How many hats?

It is very unusual to find a multi-talented person. Most people have some things they excel at, some things they can manage and some things they cannot seem to get a grip on.

It’s a rare person who can do everything well and an even rarer one who can excel at everything they attempt. But sometimes it seems like the guy who runs a small business is required to do just that.

Obviously, a typical small woodworking shop owner has to be proficient at woodworking. But he also has to be an expert on hardware. He has to know how to set up run and maintain machinery. He has to be a designer and be able to produce conceptual as well as detailed working drawings. He has to be a decent finisher. He may also need to be a good turner and a millwright. He might also need to have mastery of bending, carving and shaping. He has to be able to plan and install casework and be a good finish carpenter as well.

But that’s just the beginning.

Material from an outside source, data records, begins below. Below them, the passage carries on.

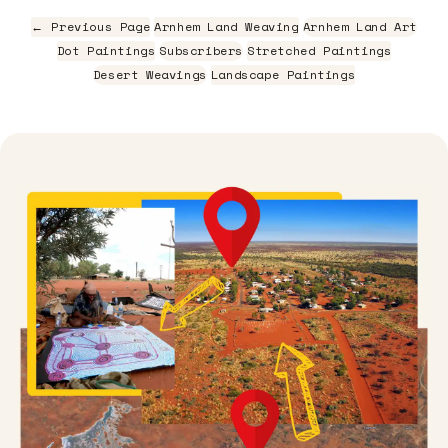
← Previous Page
Arnhem Land Weaving
Arnhem Land Art
Dot Paintings
Subscribers
Stretched Paintings
Desert Weavings
Landscape Paintings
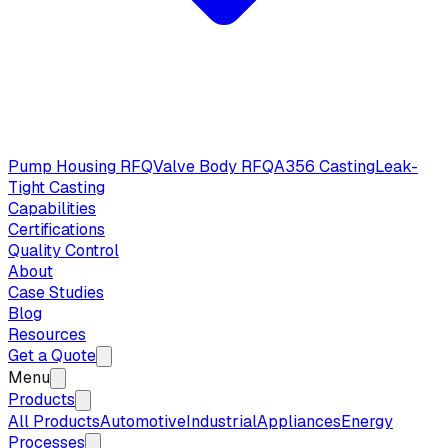
Pump Housing RFQ
Valve Body RFQ
A356 Casting
Leak-
Tight Casting
Capabilities
Certifications
Quality Control
About
Case Studies
Blog
Resources
Get a Quote
Menu
Products
All Products
Automotive
Industrial
Appliances
Energy
Processes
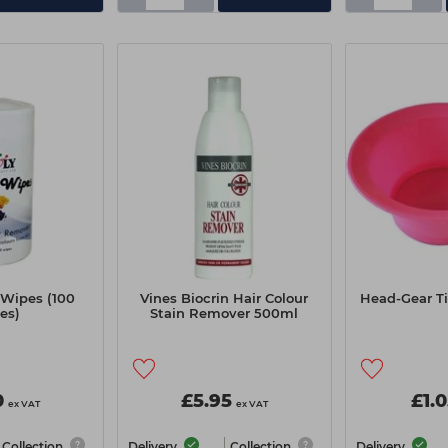
 Wipes (100
Vines Biocrin Hair Colour
Head-Gear Ti
es)
Stain Remover 500ml
0
£5.95
£1.
ex VAT
ex VAT
Collection
Delivery
Collection
Delivery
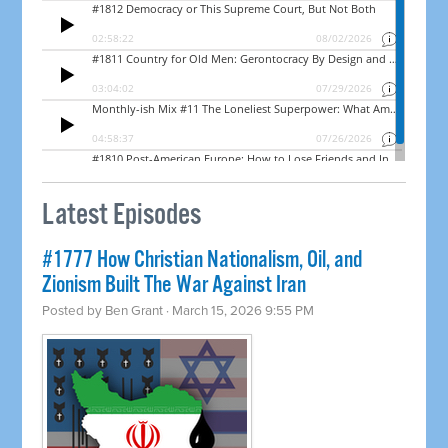
Latest Episodes
#1777 How Christian Nationalism, Oil, and
Zionism Built The War Against Iran
Posted by
Ben Grant
· March 15, 2026 9:55 PM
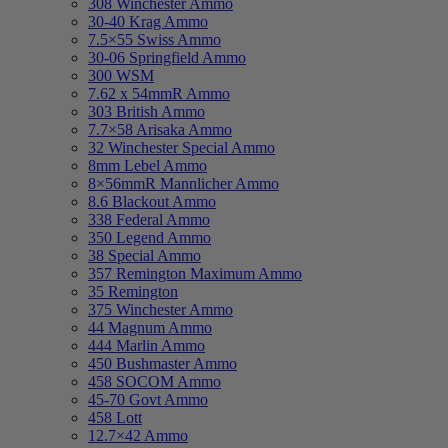
308 Winchester Ammo
30-40 Krag Ammo
7.5×55 Swiss Ammo
30-06 Springfield Ammo
300 WSM
7.62 x 54mmR Ammo
303 British Ammo
7.7×58 Arisaka Ammo
32 Winchester Special Ammo
8mm Lebel Ammo
8×56mmR Mannlicher Ammo
8.6 Blackout Ammo
338 Federal Ammo
350 Legend Ammo
38 Special Ammo
357 Remington Maximum Ammo
35 Remington
375 Winchester Ammo
44 Magnum Ammo
444 Marlin Ammo
450 Bushmaster Ammo
458 SOCOM Ammo
45-70 Govt Ammo
458 Lott
12.7×42 Ammo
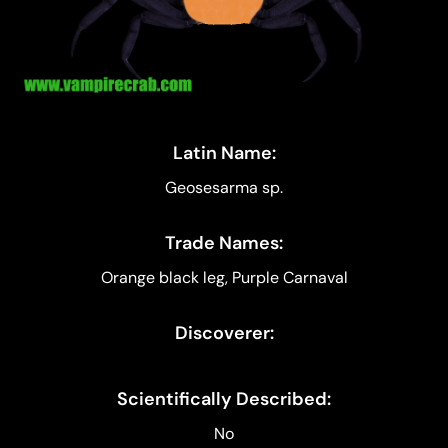
Latin Name:
Geosesarma sp.
Trade Names:
Orange black leg, Purple Carnaval
Discoverer:
Scientifically Described:
No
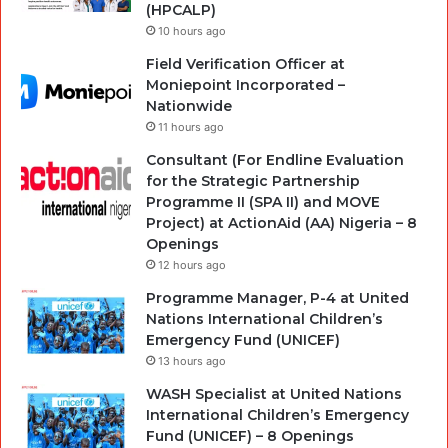
(HPCALP)
10 hours ago
Field Verification Officer at
Moniepoint Incorporated –
Nationwide
11 hours ago
Consultant (For Endline Evaluation
for the Strategic Partnership
Programme II (SPA II) and MOVE
Project) at ActionAid (AA) Nigeria – 8
Openings
12 hours ago
Programme Manager, P-4 at United
Nations International Children’s
Emergency Fund (UNICEF)
13 hours ago
WASH Specialist at United Nations
International Children’s Emergency
Fund (UNICEF) – 8 Openings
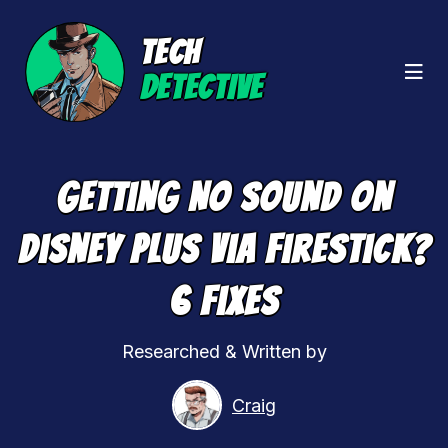
TECH
DETECTIVE
Getting No Sound On
Disney Plus Via Firestick?
6 Fixes
Researched & Written by
Craig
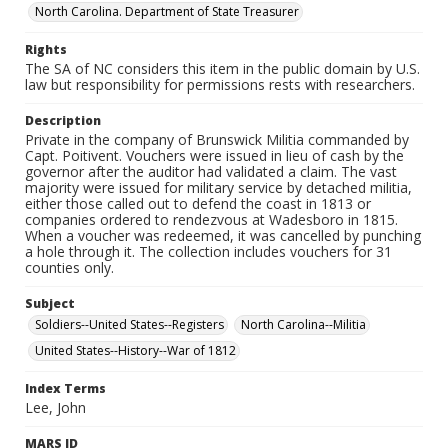
North Carolina. Department of State Treasurer
Rights
The SA of NC considers this item in the public domain by U.S.
law but responsibility for permissions rests with researchers.
Description
Private in the company of Brunswick Militia commanded by
Capt. Poitivent. Vouchers were issued in lieu of cash by the
governor after the auditor had validated a claim. The vast
majority were issued for military service by detached militia,
either those called out to defend the coast in 1813 or
companies ordered to rendezvous at Wadesboro in 1815.
When a voucher was redeemed, it was cancelled by punching
a hole through it. The collection includes vouchers for 31
counties only.
Subject
Soldiers--United States--Registers
North Carolina--Militia
United States--History--War of 1812
Index Terms
Lee, John
MARS ID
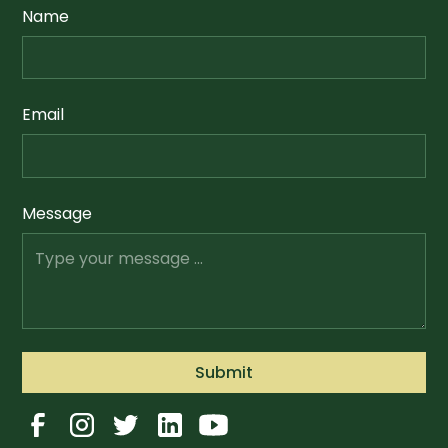
Name
Email
Message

He also has to be an accountant, receptionist, PR liaison, mediator, safety inspector, purchasing agent, salesman, delivery guy, physiologist, first aid specialist, troubleshooter, problem solver, and custodian.

He must also be able to instantly shift from one to another of these tasks without so much as a second thought. He may be called upon to perform several of them simultaneously and he must perform all of them well. Of course this is a short list as there are many other areas in which the business owner must be proficient.

I am thinking that there is only one planet in the universe where such people can be found and that is Krypton. Of course, they must figure out a way to get themselves to a solar system that has a yellow sun so there’s another thing they need to be… a travel agent.

D.D.

COMMENTS

  1. Aaron Rafelow wrote:

    Like this article. Until you wrote about it, and I read it… well, it sinks in.
    I will share this article with others. Especially those who feel ‘we’ don’t do that much.
    Thanks for shining a light on a facet of my life I rarely acknowledge.

    Kindest regards,
    Aaron Radelow

  2. Ken Walker wrote:

    I think you described what an Entrepreneur is. It what sets us apart from the “common worker”. Unfortunately, it’s rare to hire someone with this skill set description. Because, in the off chance you do actually hire a person who possess this mindset, they will usually leave and be successful in opening their own company.

    In fact, when people don’t have the whole picture as you describe, it’s when companies fail. Just watching that Hotel Nightmare show with Gordon Ramsey illustrates how often that happens.

    One thing you left off of your list, which I believe is essential, is: Knowing when you don’t know something and being able to admit it and to hire trusted sub-contractors (Read: Other Entrepreneurs) to make up for the difference.

    I did this with my furniture stripping and chair cane jobs. Jobs I could have done, but there were people who could do a better job for less money in less time. This made me more efficient and we all benefitted.

  3. Laurie Koblun wrote:

    Dito, myself and another friend of the same description have discussed this but never broke it down to that level, we missed a few jobs in our count, or were scared to acknowledge them.
    Likely, due to being to busy, doing something that needed to be done, to really take a good look. haha

  4. Ron Visser wrote:

    I thought I was filling tiered over the last 35 years!
    Now I know why.
    I fill better now that I can see it written out.